Avant cette conclusion, Sonia le Gouriellec énumère, chapitre après chapitre, tous ces détails qui montrent que la pensée présidentielle d’alors n’était que le legs d’un « déni d’Afrique », caractérisé depuis toujours par un refus de comprendre le continent et d’entendre ses populations. Comme si, après avoir dû renoncer à l’occupation, l’Occident se refusait encore à accorder l’égalité à l’Afrique, préférant laisser libre cours à ses préjugés.

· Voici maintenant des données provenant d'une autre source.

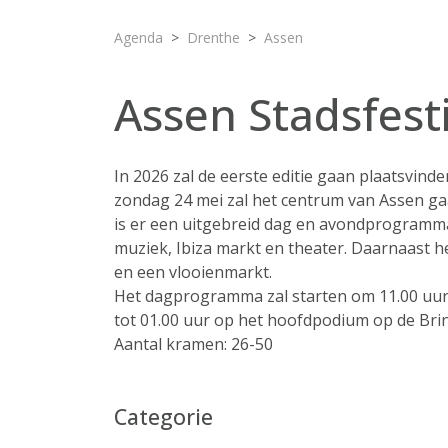
Agenda
Drenthe
Assen
Assen Stadsfest
In 2026 zal de eerste editie gaan plaatsvind
zondag 24 mei zal het centrum van Assen ga
is er een uitgebreid dag en avondprogramma,
muziek, Ibiza markt en theater. Daarnaast h
en een vlooienmarkt.
Het dagprogramma zal starten om 11.00 uur
tot 01.00 uur op het hoofdpodium op de Brin
Aantal kramen: 26-50
Categorie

Faire un sort au rire banania

Et c’est pour tenter de comprendre les raisons de cette vision rétrograde que Sonia le Gouriellec a écrit cet ouvrage destiné au grand-public, avec l’ambition de déconstruire un imaginaire qui cantonne trop souvent l’Afrique au rayon des mauvaises nouvelles. Sur 148 pages, elle prend un malin plaisir à pointer, un à un, les stéréotypes, pour mieux les démonter et enfin « faire un sort au rire banania », comme le demandait déjà Léopold Sédar Senghor.

Une Afrique fantasmée

Quand Sonia le Gouriellec demande à ses étudiants de Science Po de citer des références de livres consacrés au continent, ledit Senghor voisine avec Tintin au Congo ; et côté cinéma ne sont mentionnées que quelques productions hollywoodiennes comme Hôtel Rwanda ou Out of Africa. Le continent reste généralement représenté tel une vaste contrée sans frontières et sans métropoles, peuplée d’animaux sauvages vivant entre jungle et savane.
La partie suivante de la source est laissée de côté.